Mon, Jul 13 2009, 10:42 GMT
by Saxo Bank Strategy Team
GBP especially suffers as weekend press has nothing positive to report
US May Trade Balance out at -$26.0 bln vs. -$30.0 bln expected and -$29.2 bln prior
US Jun Import Price Index out at +3.2% m/m vs. +2.0% expected
US Jun Univ. of Michigan Sentiment Index out at 64.6 vs. 70.0 expected and 70.8 prior
NZ May Retail Sales out at +0.8%m/m vs. +0.2% expected and +0.5% prior
NZ May Retail sales ex-autos out at +1.6% m/m vs. +0.5% expected and revised flat prior
JP May Final IP out at +5.7%m/m, -29.5% y/y vs. +5.9%/-29.5% prior
JP May Final Capacity Utilization out at +8.0% m/m vs. +10.2% prior
JP Jun Consumer Confidence out at 38.1 vs. 39.5 expected and 36.3 prior
UK US Tres Sec Geithner meets PM Brown, Canc. Darling (N.A.)
Swiss PPI (0715)
EU ECB’s Trichet speaks (1030)
CA BOC Business Outlook Survey (1430)
CA BOC Loan Officer Survey (1430)
US Monthly Budget Statement (1800)
Market Comments:
Weekend press did not have much positive news for the UK, and consequently the pound. UK’s Telegraph reported that the IMF has warned that the UK could not afford the vital stimulus required by the economy over the next 18 months due to the precarious state of its public finances. In its recent paper presented to a G20 meeting, it highlighted that every other G20 country apart from the UK and Argentina had been able to budget for temporary spending increases or tax cuts next year to pull their respective currencies out of recession. The news underlines prior warnings from S&P about the dire state ok UK finances and the risk of a possible ratings downgrade. Meanwhile the UK’s Times reported that Lloyds Banking Group is poised to write off as much as GBP13 bln on its loans to commercial property, businesses and mortgage holders. GBPUSD broke through recent lows early in the Asian session and looks set to extend its fall.
Also in the Telegraph, columnist Ambrose Evans-Pritchard’s piece featured further bearishness on Europe as he lambasted the ECB, expressing concerns that its actions in refusing to join the “club” of quantitative easing central banks could end in pushing the weakest states under its auspices into a debt-compound spiral that could end in bond crises and/or the disintegration of the EU. EUR started the Asian session with a mild bid tone but soon gave up the gains after struggling to break through the key 1.40 mark.

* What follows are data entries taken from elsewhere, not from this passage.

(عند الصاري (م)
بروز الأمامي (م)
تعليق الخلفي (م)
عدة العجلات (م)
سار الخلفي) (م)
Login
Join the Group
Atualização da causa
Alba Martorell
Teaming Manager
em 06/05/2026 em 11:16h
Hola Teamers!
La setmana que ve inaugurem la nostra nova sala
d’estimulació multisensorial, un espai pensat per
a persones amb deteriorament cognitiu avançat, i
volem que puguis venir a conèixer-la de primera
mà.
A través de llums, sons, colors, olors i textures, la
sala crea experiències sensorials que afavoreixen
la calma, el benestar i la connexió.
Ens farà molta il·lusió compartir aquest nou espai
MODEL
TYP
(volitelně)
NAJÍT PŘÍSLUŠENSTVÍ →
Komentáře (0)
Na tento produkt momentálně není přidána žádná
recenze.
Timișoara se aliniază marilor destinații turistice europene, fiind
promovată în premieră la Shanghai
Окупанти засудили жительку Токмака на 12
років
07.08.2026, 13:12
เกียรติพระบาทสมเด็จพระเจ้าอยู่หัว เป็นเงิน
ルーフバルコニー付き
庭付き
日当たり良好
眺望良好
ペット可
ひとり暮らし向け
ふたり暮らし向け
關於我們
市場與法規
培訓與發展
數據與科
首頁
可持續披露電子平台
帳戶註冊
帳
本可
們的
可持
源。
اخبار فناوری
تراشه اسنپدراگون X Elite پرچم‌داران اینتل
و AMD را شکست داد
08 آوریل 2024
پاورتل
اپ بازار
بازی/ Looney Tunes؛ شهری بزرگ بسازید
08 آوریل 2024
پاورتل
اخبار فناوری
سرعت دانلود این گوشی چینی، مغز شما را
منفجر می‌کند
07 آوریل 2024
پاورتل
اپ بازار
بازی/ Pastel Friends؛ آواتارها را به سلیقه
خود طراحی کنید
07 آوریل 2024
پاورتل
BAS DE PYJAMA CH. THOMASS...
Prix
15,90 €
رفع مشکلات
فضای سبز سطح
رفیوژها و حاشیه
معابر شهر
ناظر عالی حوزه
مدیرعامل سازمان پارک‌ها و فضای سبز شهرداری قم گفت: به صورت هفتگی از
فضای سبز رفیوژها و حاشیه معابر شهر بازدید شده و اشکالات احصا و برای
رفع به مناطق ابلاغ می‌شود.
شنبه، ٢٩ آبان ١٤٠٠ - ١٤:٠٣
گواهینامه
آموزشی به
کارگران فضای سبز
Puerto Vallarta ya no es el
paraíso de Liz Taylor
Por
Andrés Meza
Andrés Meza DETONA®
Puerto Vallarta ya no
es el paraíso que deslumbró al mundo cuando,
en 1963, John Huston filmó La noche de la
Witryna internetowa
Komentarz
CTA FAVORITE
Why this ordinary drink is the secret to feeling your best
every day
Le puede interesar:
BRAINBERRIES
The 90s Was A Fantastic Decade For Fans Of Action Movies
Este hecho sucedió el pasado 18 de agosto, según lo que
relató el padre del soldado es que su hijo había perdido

Japanese politics hit the headlines over the weekend after metropolitan elections results saw PM Aso’s LDP party lose its majority in the Tokyo assembly to the opposition DPJ party for the first time in 44 years. The result is seen as a good barometer for the pending general election and has stirred up a host of calls for immediate dissolution of parliament, possibly as early as tomorrow, as Aso faces increased pressure to resign from both within and outside the party. An early dissolution is regarded as being positive for markets as it removes the uncertainty early on. While the JPY is not seen as the most politically-influenced currency, and delay, and extreme opposition rhetoric (recall the DPJ spoke recently, and repeated at the weekend, about diversifying Japan’s FX reserves away from the dollar medium-term), may take some of the shine off JPY’s recent sparkle. Latest update: Reuters reports LDP has decided on an August 30 election.

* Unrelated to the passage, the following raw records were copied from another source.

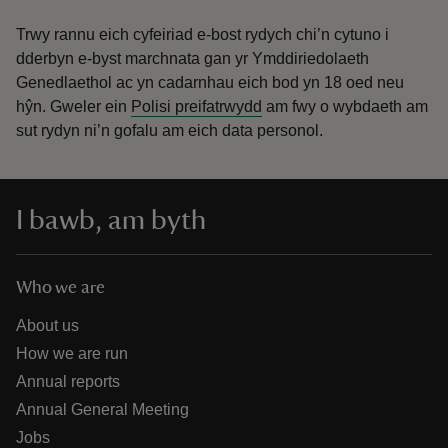
Trwy rannu eich cyfeiriad e-bost rydych chi’n cytuno i
dderbyn e-byst marchnata gan yr Ymddiriedolaeth
Genedlaethol ac yn cadarnhau eich bod yn 18 oed neu
hŷn.
Gweler ein
Polisi preifatrwydd
am fwy o wybdaeth am
sut rydyn ni’n gofalu am eich data personol.
I bawb, am byth
Who we are
About us
How we are run
Annual reports
Annual General Meeting
Jobs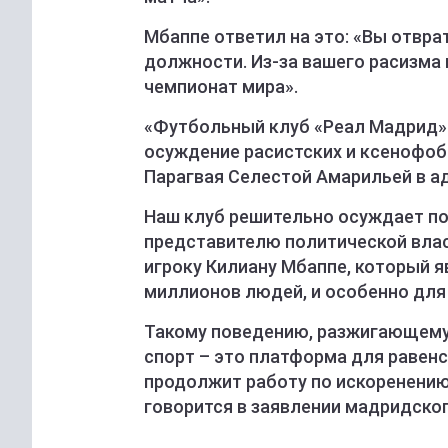
Мбаппе ответил на это: «Вы отвр
должности. Из-за вашего расизма 
чемпионат мира».
«Футбольный клуб «Реал Мадрид» 
осуждение расистских и ксенофоб
Парагвая Селестой Амарильей в а
Наш клуб решительно осуждает по
представителю политической вла
игроку Килиану Мбаппе, который 
миллионов людей, и особенно для 
Такому поведению, разжигающему 
спорт – это платформа для равенс
продолжит работу по искоренению 
говорится в заявлении мадридског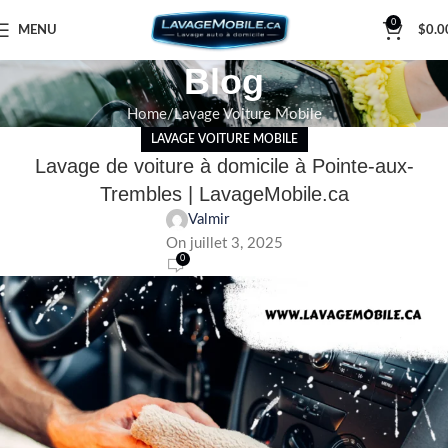
0
MENU
$
0.0
Blog
Home
Lavage Voiture Mobile
LAVAGE VOITURE MOBILE
Lavage de voiture à domicile à Pointe-aux-
Trembles | LavageMobile.ca
Valmir
On juillet 3, 2025
0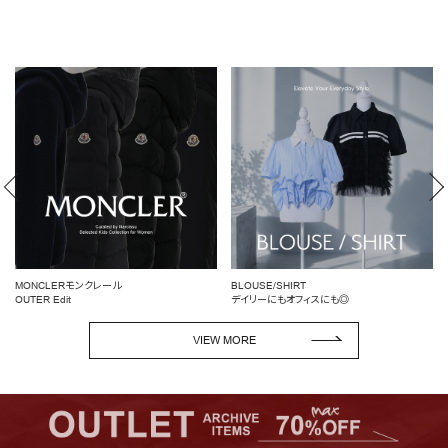
BLOUSE/SHIRT
女性らしいシルエットを引き立てる
デイリーにもオフィスにも◎
ペプラムトップス
VIEW MORE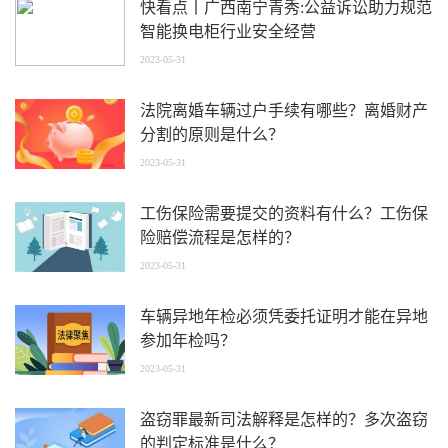
快看点丨广西南宁青秀:公益诉讼助力规范
智能换电柜行业安全经营
2023-05-31
法院离婚车辆过户手续有哪些？离婚财产
分割的原则是什么？
2023-05-31
工伤保险需要提交的资料有什么？工伤保
险赔偿流程是怎样的？
2023-05-31
车辆异地年检必须凭委托证明才能在异地
参加年检吗？
2023-05-31
盗窃罪最新司法解释是怎样的？多次盗窃
的判定标准是什么？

As we enter another week, tomorrow is beginning to shape up as the major event risk on the horizon. Goldman Sachs will be the first of a number of financial institutions reporting Q2 numbers while economic data features retail sales numbers for June. A NY Times article gave risk sentiment a lift during the Asian morning as it suggested Goldman’s could produce astounding profits from its Q2 trading. On the retail sales data, markets are hoping that constructive rebounds in PMI readings of late will transfer into end-user demand. However, given the fragile nature of recent US consumer confidence data, any improvement will likely be marginal. Recent polls suggest a 0.4% increase following last month’s +0.5% with the data series ex-autos remaining steady at +0.5%.

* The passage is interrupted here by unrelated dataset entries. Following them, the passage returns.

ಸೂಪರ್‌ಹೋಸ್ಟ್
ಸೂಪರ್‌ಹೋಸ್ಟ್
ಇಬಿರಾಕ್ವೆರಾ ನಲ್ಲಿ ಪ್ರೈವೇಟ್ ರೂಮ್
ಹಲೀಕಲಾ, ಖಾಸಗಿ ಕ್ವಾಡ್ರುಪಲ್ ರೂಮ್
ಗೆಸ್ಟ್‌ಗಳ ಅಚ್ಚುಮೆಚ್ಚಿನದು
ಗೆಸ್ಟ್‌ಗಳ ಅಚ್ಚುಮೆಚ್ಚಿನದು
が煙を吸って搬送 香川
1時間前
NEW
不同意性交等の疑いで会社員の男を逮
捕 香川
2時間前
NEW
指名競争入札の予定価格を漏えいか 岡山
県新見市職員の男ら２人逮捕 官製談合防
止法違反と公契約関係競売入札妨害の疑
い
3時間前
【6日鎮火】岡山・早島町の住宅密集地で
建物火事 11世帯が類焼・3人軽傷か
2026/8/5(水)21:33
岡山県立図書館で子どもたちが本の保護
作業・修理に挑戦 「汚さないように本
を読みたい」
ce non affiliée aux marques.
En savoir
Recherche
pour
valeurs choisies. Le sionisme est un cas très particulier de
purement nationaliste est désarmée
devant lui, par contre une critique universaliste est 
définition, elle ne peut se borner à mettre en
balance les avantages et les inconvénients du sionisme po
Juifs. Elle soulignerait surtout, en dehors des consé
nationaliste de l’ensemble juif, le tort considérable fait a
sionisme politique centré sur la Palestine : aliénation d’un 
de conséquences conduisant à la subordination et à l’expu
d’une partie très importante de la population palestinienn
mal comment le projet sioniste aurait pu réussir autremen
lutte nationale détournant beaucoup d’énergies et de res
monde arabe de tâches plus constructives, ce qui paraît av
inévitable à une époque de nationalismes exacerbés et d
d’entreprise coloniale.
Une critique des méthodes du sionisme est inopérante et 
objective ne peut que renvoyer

On this theme, the latest Bloomberg poll showed economists upgrading their US growth estimates for the second half of the year and 2010 as a revival in consumer spending signals an end to the recession, the report suggests. The poll suggests growth will average 1.5% for the July-December period compared with last month’s 1.2% forecast. However, the same report highlights that unemployment will likely exceed 10% early next year and average 9.8% for 2010.